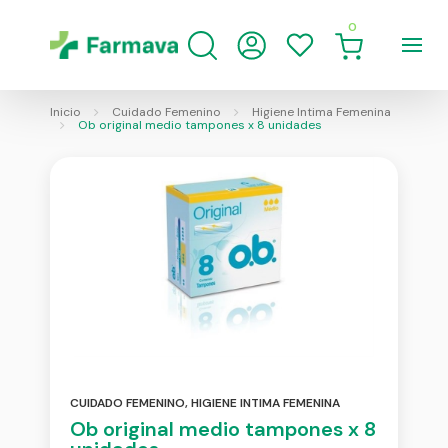
0
Inicio
Cuidado Femenino
Higiene Intima Femenina
Ob original medio tampones x 8 unidades
CUIDADO FEMENINO
,
HIGIENE INTIMA FEMENINA
Ob original medio tampones x 8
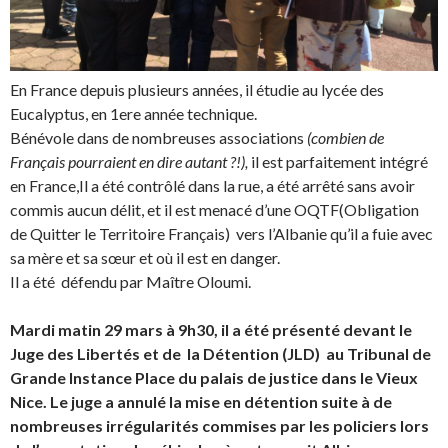
En France depuis plusieurs années, il étudie au lycée des
Eucalyptus, en 1ere année technique.
Bénévole dans de nombreuses associations
(combien de
Français pourraient en dire autant ?!),
il est parfaitement intégré
en France,Il a été contrôlé dans la rue, a été arrêté sans avoir
commis aucun délit, et il est menacé d’une OQTF(Obligation
de Quitter le Territoire Français) vers l’Albanie qu’il a fuie avec
sa mère et sa sœur et où il est en danger.
Il a été défendu par Maître Oloumi.
Mardi matin 29 mars à 9h30, il a été présenté devant le
Juge des Libertés et de la Détention (JLD) au Tribunal de
Grande Instance Place du palais de justice dans le Vieux
Nice. Le juge a annulé la mise en détention suite à de
nombreuses irrégularités commises par les policiers lors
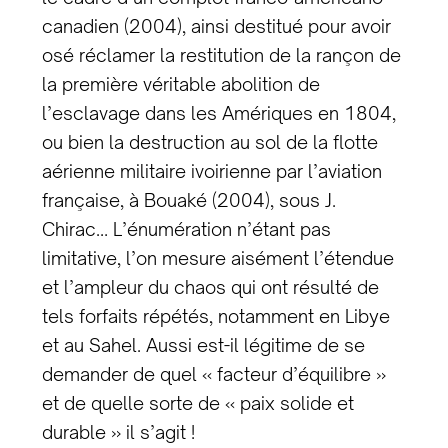
canadien (2004), ainsi destitué pour avoir
osé réclamer la restitution de la rançon de
la première véritable abolition de
l’esclavage dans les Amériques en 1804,
ou bien la destruction au sol de la flotte
aérienne militaire ivoirienne par l’aviation
française, à Bouaké (2004), sous J.
Chirac… L’énumération n’étant pas
limitative, l’on mesure aisément l’étendue
et l’ampleur du chaos qui ont résulté de
tels forfaits répétés, notamment en Libye
et au Sahel. Aussi est-il légitime de se
demander de quel « facteur d’équilibre »
et de quelle sorte de « paix solide et
durable » il s’agit !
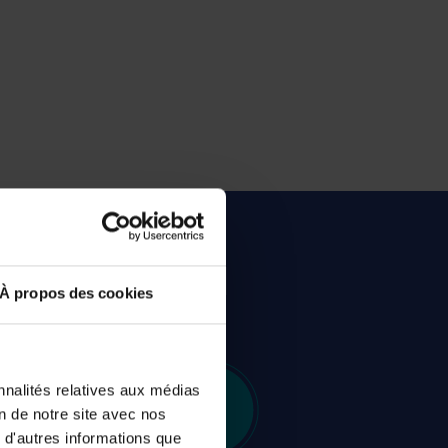
calisé standard
À propos des cookies
nnalités relatives aux médias
on de notre site avec nos
 d'autres informations que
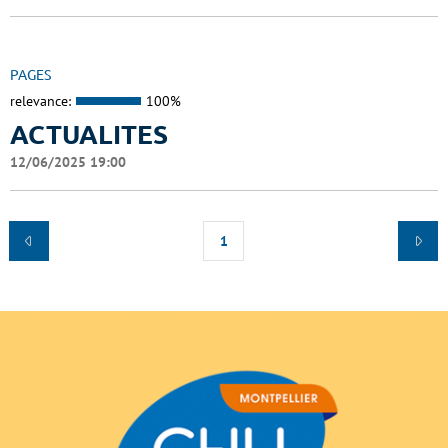
PAGES
relevance:
100%
ACTUALITES
12/06/2025 19:00
1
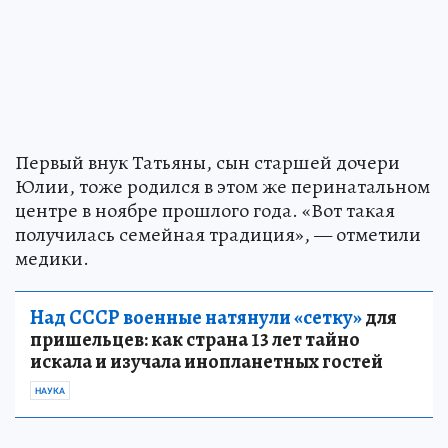
Первый внук Татьяны, сын старшей дочери
Юлии, тоже родился в этом же перинатальном
центре в ноябре прошлого года. «Вот такая
получилась семейная традиция», — отметили
медики.
Над СССР военные натянули «сетку»
для
пришельцев: как страна 13 лет тайно
искала и изучала инопланетных гостей
НАУКА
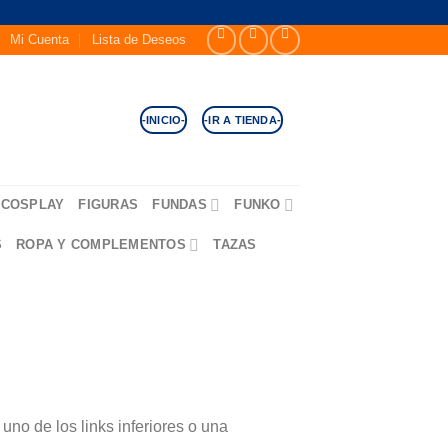
Mi Cuenta
Lista de Deseos
-INICIO-
-IR A TIENDA-
COSPLAY
FIGURAS
FUNDAS
FUNKO
S
ROPA Y COMPLEMENTOS
TAZAS
no de los links inferiores o una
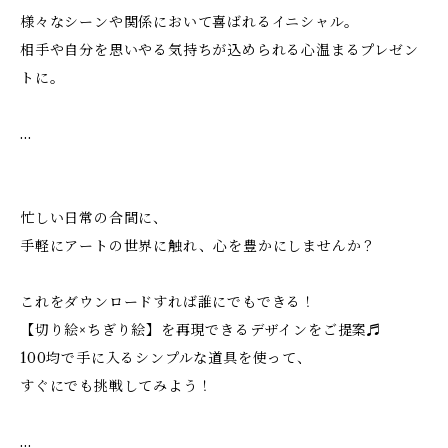
様々なシーンや関係において喜ばれるイニシャル。
相手や自分を思いやる気持ちが込められる心温まるプレゼン
トに。
…
忙しい日常の合間に、
手軽にアートの世界に触れ、心を豊かにしませんか？
これをダウンロードすれば誰にでもできる！
【切り絵×ちぎり絵】を再現できるデザインをご提案♬
100均で手に入るシンプルな道具を使って、
すぐにでも挑戦してみよう！
…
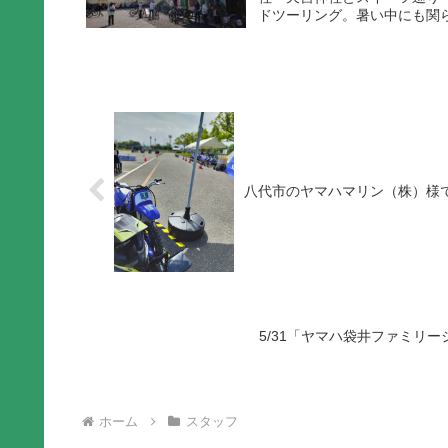
ドツーリング。暑い中にも関ら
八代市のヤマハマリン（株）様
5/31「ヤマハ袋井ファミリ
ホーム
スタッフ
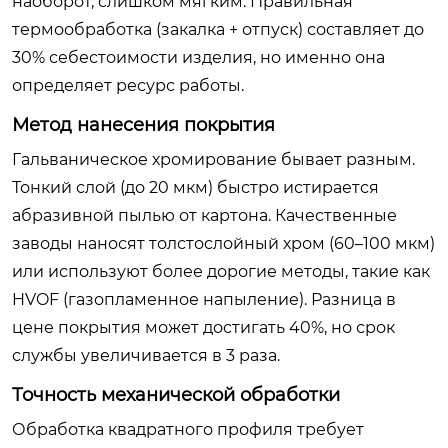
наоборот, слишком мягким. Правильная
термообработка (закалка + отпуск) составляет до
30% себестоимости изделия, но именно она
определяет ресурс работы.
Метод нанесения покрытия
Гальваническое хромирование бывает разным.
Тонкий слой (до 20 мкм) быстро истирается
абразивной пылью от картона. Качественные
заводы наносят толстослойный хром (60–100 мкм)
или используют более дорогие методы, такие как
HVOF (газопламенное напыление). Разница в
цене покрытия может достигать 40%, но срок
службы увеличивается в 3 раза.
Точность механической обработки
Обработка квадратного профиля требует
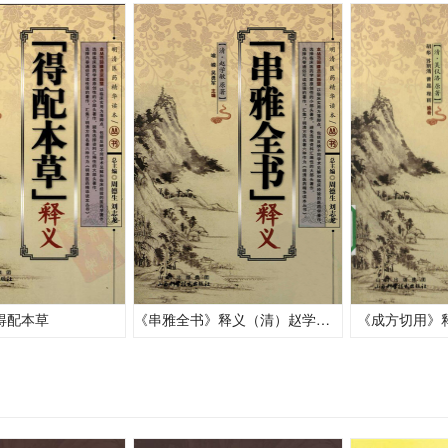
得配本草
《串雅全书》释义（清）赵学敏 原著
《成方切用》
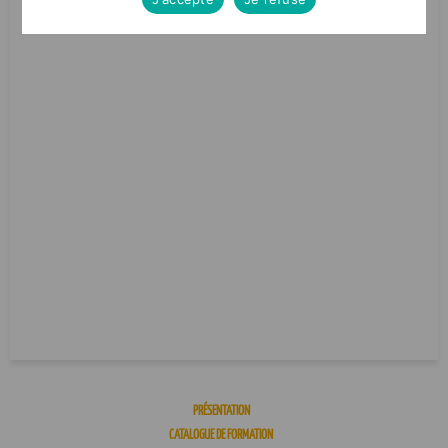
PRÉSENTATION
CATALOGUE DE FORMATION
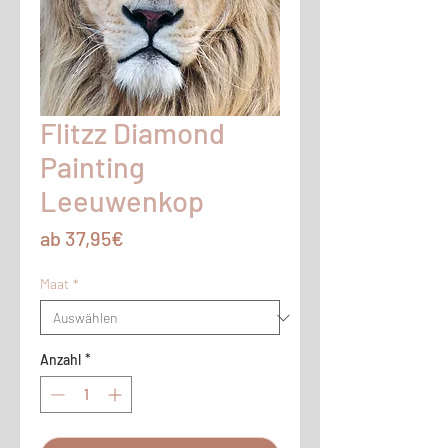
Flitzz Diamond
Painting
Leeuwenkop
Sale-
ab
37,95€
Preis
Maat
*
Anzahl
*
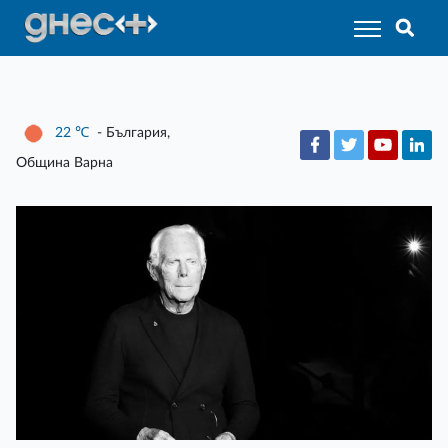
22
℃
- България,
Община Варна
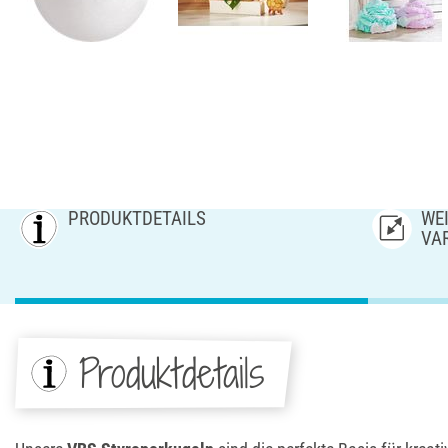
PRODUKTDETAILS
WEI
AR
Produktdetails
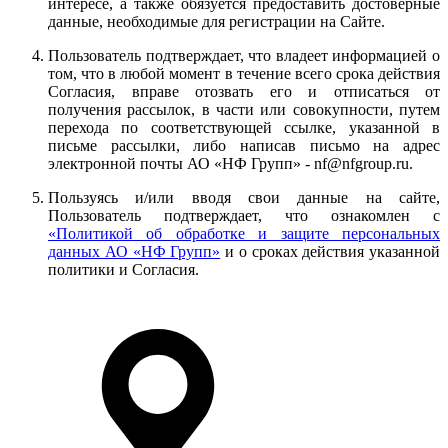
интересе, а также обязуется предоставить достоверные
данные, необходимые для регистрации на Сайте.
Пользователь подтверждает, что владеет информацией о
том, что в любой момент в течение всего срока действия
Согласия, вправе отозвать его и отписаться от
получения рассылок, в части или совокупности, путем
перехода по соответствующей ссылке, указанной в
письме рассылки, либо написав письмо на адрес
электронной почты АО «НФ Групп» - nf@nfgroup.ru.
Пользуясь и/или вводя свои данные на сайте,
Пользователь подтверждает, что ознакомлен с
«Политикой об обработке и защите персональных
данных АО «НФ Групп»
и о сроках действия указанной
политики и Согласия.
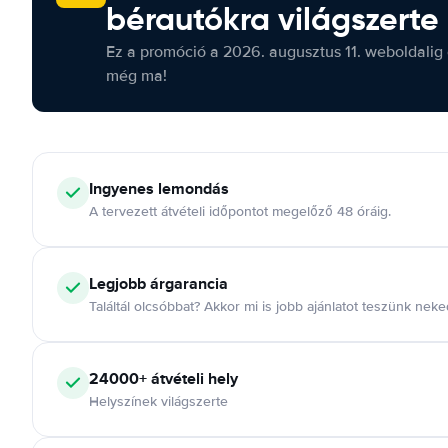
bérautókra világszerte
Ez a promóció a 2026. augusztus 11. weboldalig 
még ma!
Ingyenes lemondás
A tervezett átvételi időpontot megelőző 48 óráig.
Legjobb árgarancia
Találtál olcsóbbat? Akkor mi is jobb ajánlatot teszünk neke
24000+ átvételi hely
Helyszínek világszerte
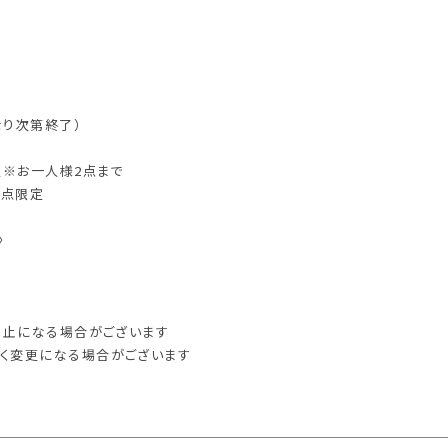
なり次第終了）
定※お一人様2点まで
0点限定
〉
中止になる場合がございます
く変更になる場合がございます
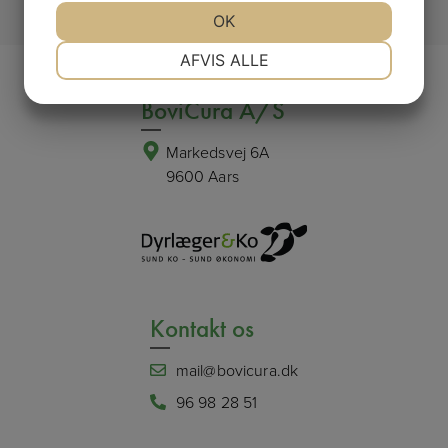
JA
NEJ
OK
JA
NEJ
NØDVENDIGE
PRÆFERENCER
AFVIS ALLE
JA
NEJ
JA
NEJ
BoviCura A/S
MARKETING
STATISTIK
Markedsvej 6A
9600 Aars
Kontakt os
mail@bovicura.dk
96 98 28 51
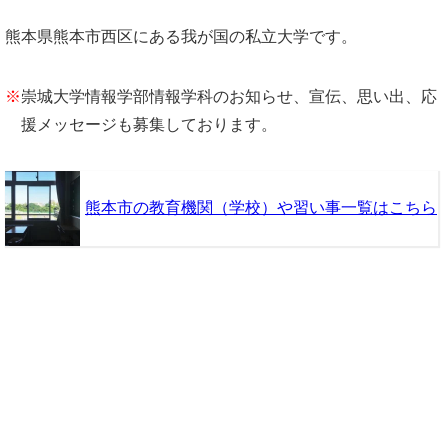
熊本県熊本市西区にある我が国の私立大学です。
※
崇城大学情報学部情報学科のお知らせ、宣伝、思い出、応
援メッセージも募集しております。
熊本市の教育機関（学校）や習い事一覧はこちら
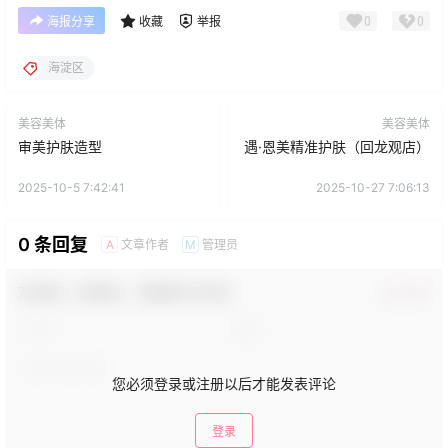
0
0
海报分享
收藏
举报
海淀区
美容美体
美容美体
审美护肤造型
遇·恩美精准护肤（回龙观店）
2025-10-5 7:42:41
2025-10-27 7:06:13
0 条回复
文章作者
管理员
A
M
欢迎您，新朋友，感谢参与互动！
确认修改
您必须登录或注册以后才能发表评论
登录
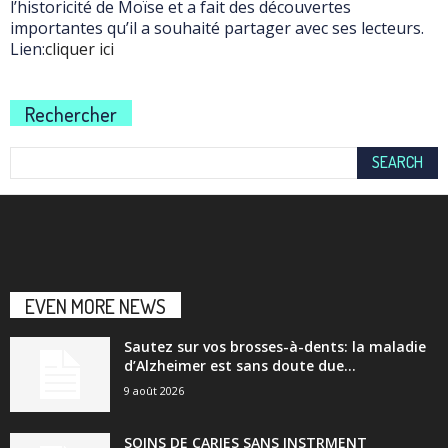
l’historicité de Moïse et a fait des découvertes
importantes qu’il a souhaité partager avec ses lecteurs.
Lien:
cliquer ici
Rechercher
EVEN MORE NEWS
Sautez sur vos brosses-à-dents: la maladie
d’Alzheimer est sans doute due...
9 août 2026
SOINS DE CARIES SANS INSTRMENT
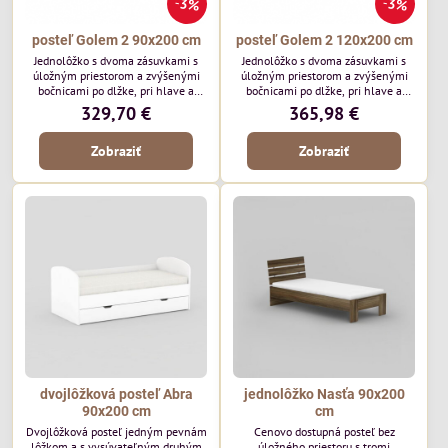
3%
3%
posteľ Golem 2 90x200 cm
posteľ Golem 2 120x200 cm
Jednolôžko s dvoma zásuvkami s
Jednolôžko s dvoma zásuvkami s
úložným priestorom a zvýšenými
úložným priestorom a zvýšenými
bočnicami po dlžke, pri hlave a
bočnicami po dlžke, pri hlave a
nohách. Pohodlná a pevná posteľ,
nohách. Pohodlná a pevná posteľ,
329,70 €
365,98 €
ktorá sa hodí ako do spálne, tak aj
ktorá sa hodí ako do spálne, tak aj
do chaty, alebo hotela. Rozmer
do chaty, alebo hotela. Rozmer
Zobraziť
Zobraziť
postele: š95 x h205 x v81cm
postele: š126 x h205 x v81cm
(43cm horná hrana bočnice)
(43cm horná hrana bočnice)
dvojlôžková posteľ Abra
jednolôžko Nasťa 90x200
90x200 cm
cm
Dvojlôžková posteľ jedným pevnám
Cenovo dostupná posteľ bez
lôžkom a s vysúvateľným druhým
úložného priestoru s tromi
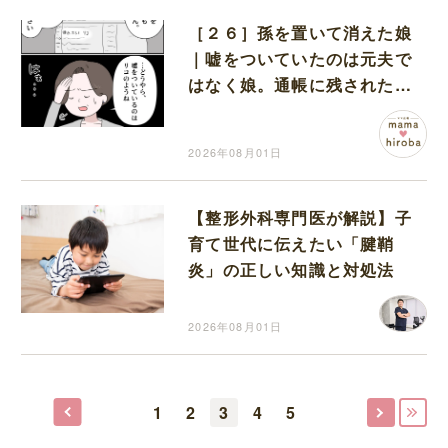
［２６］孫を置いて消えた娘
｜嘘をついていたのは元夫で
はなく娘。通帳に残された記
録がすべてを物語っていた
2026年08月01日
【整形外科専門医が解説】子
育て世代に伝えたい「腱鞘
炎」の正しい知識と対処法
2026年08月01日
1
2
3
4
5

◇ ◇ ◇ ◇ ◇ ◇ ◇

> [Task directions]:
Go over the data and return every line that includes the word "világszerte".

> [Reply to the task]:
bérautókra világszerte
Helyszínek világszerte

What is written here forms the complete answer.